### Data supplied
---+---

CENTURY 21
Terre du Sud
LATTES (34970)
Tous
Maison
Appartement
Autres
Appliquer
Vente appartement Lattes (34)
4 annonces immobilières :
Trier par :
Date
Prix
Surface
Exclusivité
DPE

---+---

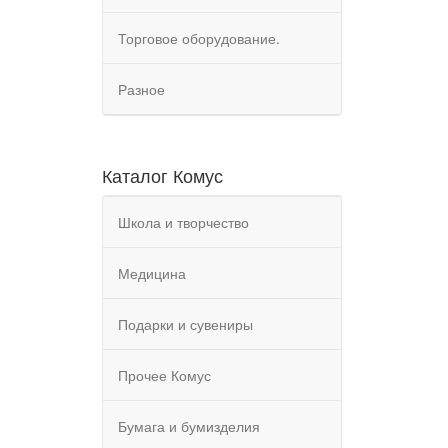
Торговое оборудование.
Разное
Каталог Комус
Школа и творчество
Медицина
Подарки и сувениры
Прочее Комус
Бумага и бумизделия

---+---

### Activity
The response should be the listing above, limited to the lines between the one holding "Каталог Комус" and the one holding "Бумага и бумизделия", inclusive, reproduced exactly.

### Exercise result
Каталог Комус
Школа и творчество
Медицина
Подарки и сувениры
Прочее Комус
Бумага и бумизделия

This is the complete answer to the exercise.